WASHINGTON (Reuters) - U.S. homeownership dropped to a 35-year low in the second quarter as more Americans opted to rent, but the decline in ownership was probably close to running its course against the backdrop of a tightening labor market.
The seasonally adjusted home ownership rate fell to 63.5 percent, the Commerce Department said on Tuesday. This is the lowest for the seasonally adjusted series which started in 1980.
The unadjusted series goes back to 1965. The drop in ownership underscores the damage inflicted on housing by the recession and the economy’s subsequent slow recovery from the downturn.
“The trend is not going to continue.

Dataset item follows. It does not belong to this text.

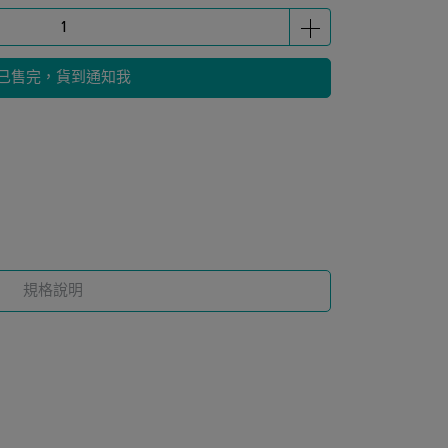
已售完，貨到通知我
規格說明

We think that the homeownership rate is close to bottoming out, but we don’t expect it to start rising substantially before 2017,” said Andres Carbacho-Burgos, a senior economist at Moody’s Analytics in West Chester, Pennsylvania.
The homeownership rate peaked at 69.4 percent in 2004. It was at 63.8 percent in the first quarter. Carbacho-Burgos cited a tightening labor market as one of the main reasons to be optimistic about housing.
The unemployment rate is at seven-year low of 5.3 percent, close to the 5.0 percent to 5.2 percent range that most Federal Reserve officials consider consistent with full employment.
A tightening jobs market is starting to put upward pressure on wages, which economists say will eventually lift the median income and pull more first-time buyers into the housing market.
While the firming jobs market has boosted household formation, that has largely benefited the rental market.
The residential rental vacancy rate fell to 6.8 percent in the second quarter, the lowest level since 1985, from 7.1 percent in the first quarter. The median asking rent increased to $803 in the second quarter from $766 at the start of the year.
Economists say sky-rocketing rents will eventually drive people towards buying, and could exert some upward pressure on inflation later this year.
“Our forecasts that rents will grow at an annual rate of 5 percent both this year and next would represent the fastest rate of rental growth since the 1980s,” said Ed Stansfield, chief property economist at Capital Economics in London.
In the second quarter, homeownership increased among Americans aged 35 years and younger, but declined for every other age grouping.
“As the millennials age, it’s expected they will start buying more homes and hopefully this is a sign that this trend is beginning,” said Joel Naroff, chief economist at Naroff Economic Advisors in Holland, Pennsylvania.